Your assignment:
Leaving out only the pictures, write out all the entries exactly.
○ ○ ○ ○
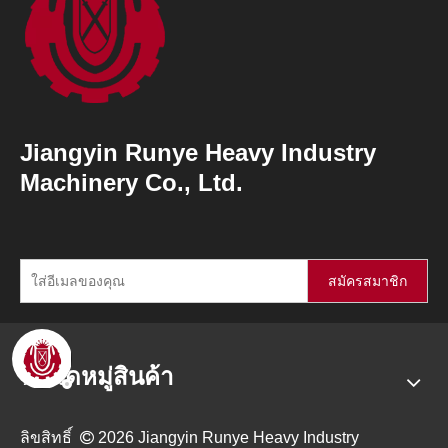
Jiangyin Runye Heavy Industry
Machinery Co., Ltd.
สมัครสมาชิก
หมวดหมู่สินค้า
ลิขสิทธิ์

2026
Jiangyin Runye Heavy Industry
○ ○ ○ ○
Output below:
Jiangyin Runye Heavy Industry
Machinery Co., Ltd.
สมัครสมาชิก
หมวดหมู่สินค้า
ลิขสิทธิ์

2026
Jiangyin Runye Heavy Industry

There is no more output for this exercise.